И он протянул руку за посохом, часто гулявшим по спине не только у лекарей-басурманов, но и у первых бояр и князей…
– Государь, не гневись… Послушай! – заговорил более смелый Люев. – Мудреный ты вопрос задал. Мы знаем, что болезнь вот, как твоя, и на полгода затянуться может, и в месяц ее выгнать можно… А если мы скажем, срок назначим и ошибемся, ты же нам верить перестанешь. Без веры куда трудней будет лечить тебя… Сам ведаешь…
– Сам понимаю я, что шуты вы гороховые, а не лекаря ученые. Попам вера нужна! А с вас будет и знания… Ну, да шут с вами… и то, обозлить вас, так вы мне такого поднесете, что кишки все вымотаете! Тьфу! И я, дурак, связался с басурманами, да еще с лекарями. Вон у нас: лекарь да аптекарь – хитрей цыгана да жида почитаются. Нешто вы правду скажете? Лечите уж, как знаете сами… Не обижу…
– А еще, государь: княгиню-государыню тебе лучше на Москву отправить вперед… Ты заметил: дух нехороший от язвы. И все тяжелее он будет… пока мы не вылечим тебя. Хорошо ли, чтобы государыня… С царевичами? Лучше, право, не быть им при тебе…
– Сам понимаю… Сам о том думал.
И, подготовив понемногу Елену, он через две недели отослал ее с детьми на Москву в сопровождении части своей свиты.
К этому времени язва, раньше сухая, стала выделять больные ткани… Окружность ее росла хотя медленно, но неудержимо.
Больше и спрашивать не стал Василий, опасно ли он болен. Аппетит пропал… Силы тают с каждым днем. А нелюбимый брат Юрий так и вьется у постели.
Не выдержал Василий:
– Ты бы, брате, к Дмитрову, к уделу своему, поспешал. Давно, гляди, не был там…
– Да я так думал, брат-государь, болен ты…
– Что ж, ты лечить меня станешь али залечивать? Так вон у меня своих таких двое! – указал на лекарей государь. – Морить куды горазды!
– Шутить все изволишь, брате-государь… Ин не стану супротивничать, поеду, коли не хочешь видеть меня. Благослови, брат-государь, в путь- дорогу.
– Бог благословит.
Юрий уехал. Вздохнул свободней Василий.
Сейчас же тайком, чтобы жена не знала даже, послал Мансурова и Путятина (Меньшого) в Москву.
– Вот ключи… В подвале, в Архангельском соборе, сундук железный… Протопоп Иван знает. А в сундуке – ларец… А в ларце – духовные грамоты отца и деда нашего… Привезите… Видно, пора и свою писать, как по старине полагается…

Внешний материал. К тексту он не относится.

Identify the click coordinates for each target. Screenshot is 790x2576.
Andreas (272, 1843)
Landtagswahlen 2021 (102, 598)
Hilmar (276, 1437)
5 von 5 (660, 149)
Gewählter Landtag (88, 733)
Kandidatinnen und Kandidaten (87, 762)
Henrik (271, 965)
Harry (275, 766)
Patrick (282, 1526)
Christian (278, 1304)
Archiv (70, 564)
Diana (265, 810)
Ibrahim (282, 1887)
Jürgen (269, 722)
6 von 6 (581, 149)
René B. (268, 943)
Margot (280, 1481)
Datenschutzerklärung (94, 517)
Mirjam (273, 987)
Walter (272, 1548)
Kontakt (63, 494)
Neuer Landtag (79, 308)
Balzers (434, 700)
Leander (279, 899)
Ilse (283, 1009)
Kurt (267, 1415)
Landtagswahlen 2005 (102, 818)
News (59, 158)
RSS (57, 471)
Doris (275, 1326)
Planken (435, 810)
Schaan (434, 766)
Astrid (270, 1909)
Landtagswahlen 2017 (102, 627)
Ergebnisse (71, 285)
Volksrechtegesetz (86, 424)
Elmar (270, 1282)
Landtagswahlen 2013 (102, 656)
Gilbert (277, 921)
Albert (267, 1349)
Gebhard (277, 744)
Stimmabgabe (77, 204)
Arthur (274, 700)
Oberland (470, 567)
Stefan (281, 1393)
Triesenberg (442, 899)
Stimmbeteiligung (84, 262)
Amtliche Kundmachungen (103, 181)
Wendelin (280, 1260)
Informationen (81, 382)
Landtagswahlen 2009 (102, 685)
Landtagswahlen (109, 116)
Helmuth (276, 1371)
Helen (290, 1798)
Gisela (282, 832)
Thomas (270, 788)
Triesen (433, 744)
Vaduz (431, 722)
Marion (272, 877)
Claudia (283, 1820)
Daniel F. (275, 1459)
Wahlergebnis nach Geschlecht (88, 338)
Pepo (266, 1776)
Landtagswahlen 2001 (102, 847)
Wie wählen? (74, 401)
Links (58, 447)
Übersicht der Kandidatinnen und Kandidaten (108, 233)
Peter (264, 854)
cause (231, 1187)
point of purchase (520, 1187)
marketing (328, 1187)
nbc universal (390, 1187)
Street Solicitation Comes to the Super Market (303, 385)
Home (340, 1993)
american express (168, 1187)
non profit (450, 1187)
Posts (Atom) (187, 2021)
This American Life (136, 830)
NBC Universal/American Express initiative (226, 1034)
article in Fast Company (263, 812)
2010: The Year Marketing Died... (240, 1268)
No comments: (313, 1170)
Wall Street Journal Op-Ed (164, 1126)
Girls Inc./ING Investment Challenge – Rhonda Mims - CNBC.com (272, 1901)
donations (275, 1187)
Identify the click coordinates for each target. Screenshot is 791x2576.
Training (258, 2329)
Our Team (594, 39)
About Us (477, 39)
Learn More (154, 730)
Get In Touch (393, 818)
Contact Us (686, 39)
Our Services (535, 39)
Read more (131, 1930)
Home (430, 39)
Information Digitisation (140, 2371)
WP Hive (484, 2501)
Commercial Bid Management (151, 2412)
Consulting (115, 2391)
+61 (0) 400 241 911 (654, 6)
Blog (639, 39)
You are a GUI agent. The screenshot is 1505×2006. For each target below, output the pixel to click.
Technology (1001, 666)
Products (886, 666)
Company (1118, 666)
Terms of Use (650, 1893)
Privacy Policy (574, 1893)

Когда привезли грамоты, долго толковал со своими советниками тайными Василий. Была написана и его духовная. Подписал ее царь. Пришлось звать и свидетелей для подписи. Бельский, Шигоня, Шуйский и Кубенский подписались и крест целовали на том, что до сроку – никому ни слова не проронят о грамоте.
14 ноября в тревоге, ночью, заглянул к больному другой брат, Андрей, с которым всегда был дружен Василий.
– Не спишь, государь? Слышу: читают тебе псалмы божественные… Я и заглянул…
– Рад, рад… Не спится теперь по ночам. Днем все так вот и спал бы. А ночью душно, тяжко. Грудь совсем заложило… Плохо лечат, проклятые.
– А ты бы других…
– И то… Вон за гетманом Яном послал. Он – казак. А у них тайные есть зелья, разные… Пусть пользует. Он много народу на Москве выпользовал. Да что ты такой, словно напуган?
– Чудо творится, брате… Дождь огненный с неба.
– Что ты? Где? В какой стороне? Как бы лесов да деревень не пожгло… Убытки, гляди, будут какие?!
– Нет, брат-государь, не то чтобы огонь простой… Звезды с неба так и сыплются…
– А! Ну это не опасно… И много?
– Видимо-невидимо. Да вот взгляни, пожалуй, государь.
И Андрей поднял занавесь у окна, оттолкнул тяжелый ставень и указал больному брату рукой на темное, синее, ночное небо.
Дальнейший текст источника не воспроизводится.